The enlightened minds of mathematicians, cryptographers, engineers, physicists, inventors and others have shaped the computer and the Internet into what we know today. Some of them also caught a glimpse of the future and envisioned the technology we are using now or are about to see. Keeping an eye on the visionaries helps us prepare for the future.
Sci-Fi fans from the US celebrated National Science Fiction Day at the start of the year, on January 2, which is also famous author and biochemistry professor Isaac Asimov’s official birthday.
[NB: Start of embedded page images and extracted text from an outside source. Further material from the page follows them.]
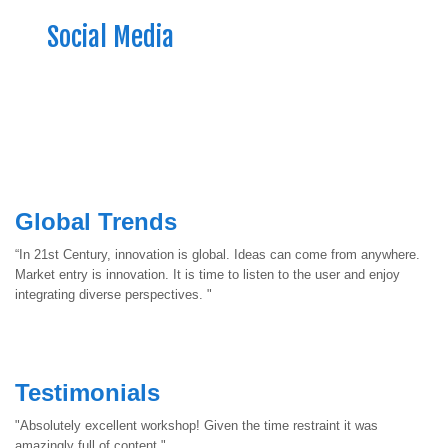
Social Media
Global Trends
“In 21st Century, innovation is global. Ideas can come from anywhere.
Market entry is innovation. It is time to listen to the user and enjoy
integrating diverse perspectives. "
Testimonials
"Absolutely excellent workshop! Given the time restraint it was
amazingly full of content."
Asimov (1920-1992), who wrote famous works including the Foundation series, is recognized as one of the greatest visionaries of the last century: he coined the terms “robotics” and “positronic brain” – the central processing unit of the android robots who populated his fiction.
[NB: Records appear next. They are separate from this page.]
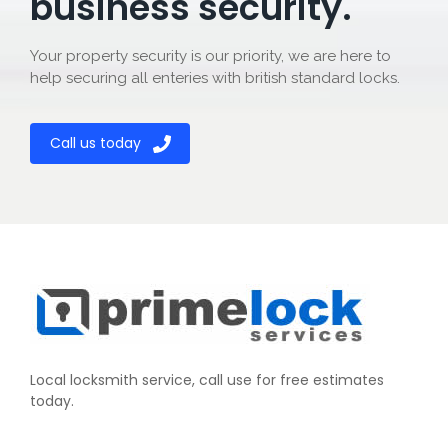
business security.
Your property security is our priority, we are here to
help securing all enteries with british standard locks.
Call us today
Local locksmith service, call use for free estimates
today.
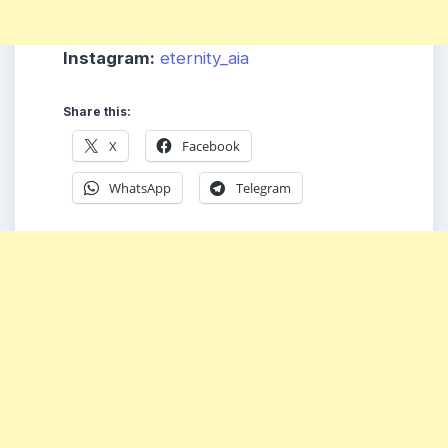
Instagram:
eternity_aia
Share this:
X
Facebook
WhatsApp
Telegram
Many of his books focus on the role of artificial intelligence in the future of mankind. In his fiction, Asimov formulated the famous Three Laws of Robotics, meant as a safety mechanism to ensure robots would not harm humans. The laws have since appeared in many works of fiction by other authors, and even in scientific works.
Back in 1964, in an article for the New York Times, Asimov predicted with some accuracy what the world would look like 50 years on, in 2014. According to Wired, he wrote that kitchen gadgets like coffee machines would be very popular in 50 years time, and he anticipated electroluminescent panels, as well as miniaturized computers “that will serve as the ‘brains’ of robots.”Â
In the same article, he wrote that appliances will be cordless and powered by long-lived batteries in 2014, a vision which is not too far from the world of mobile devices we live in today.
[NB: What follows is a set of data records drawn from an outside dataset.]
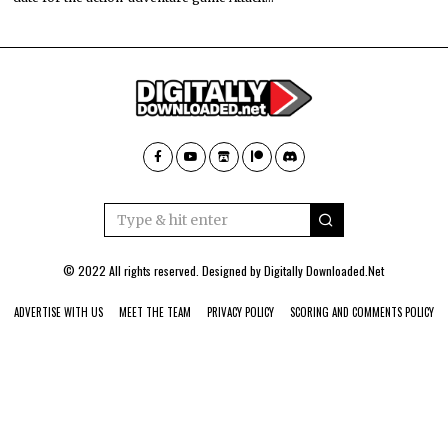
© 2022 All rights reserved. Designed by
Digitally Downloaded.Net
ADVERTISE WITH US
MEET THE TEAM
PRIVACY POLICY
SCORING AND COMMENTS POLICY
In the 1980s, Asimov spoke of an information and communications system that sounds much like the future World Wide Web, which was going to be developed in the following decade. He anticipated that people would use computers to access a huge library of human knowledge, which would make learning much more appealing to ordinary people.
Although today’s world is still far from the universe imagined by Asimov, many of the things he envisioned are becoming reality. Hundreds of millions of people use computers and mobile devices to access knowledge and information on the Web, and AI mechanisms such as BRAIN, developed by Bitdefender, are working to protect Internet users from computer viruses and other threats.